■ Dataset
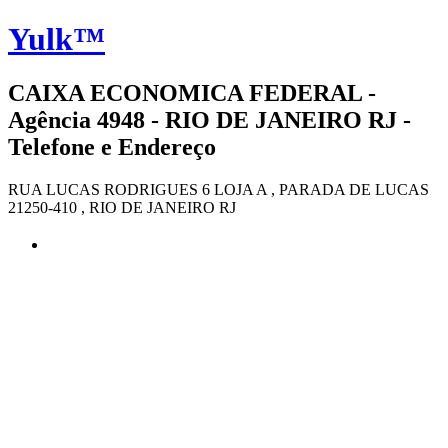
Yulk™
CAIXA ECONOMICA FEDERAL -
Agência 4948 - RIO DE JANEIRO RJ -
Telefone e Endereço
RUA LUCAS RODRIGUES 6 LOJA A , PARADA DE LUCAS
21250-410 , RIO DE JANEIRO RJ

■ Directions for this task
Restate the records above word for word, without the pictures.

■ Finished task
Yulk™
CAIXA ECONOMICA FEDERAL -
Agência 4948 - RIO DE JANEIRO RJ -
Telefone e Endereço
RUA LUCAS RODRIGUES 6 LOJA A , PARADA DE LUCAS
21250-410 , RIO DE JANEIRO RJ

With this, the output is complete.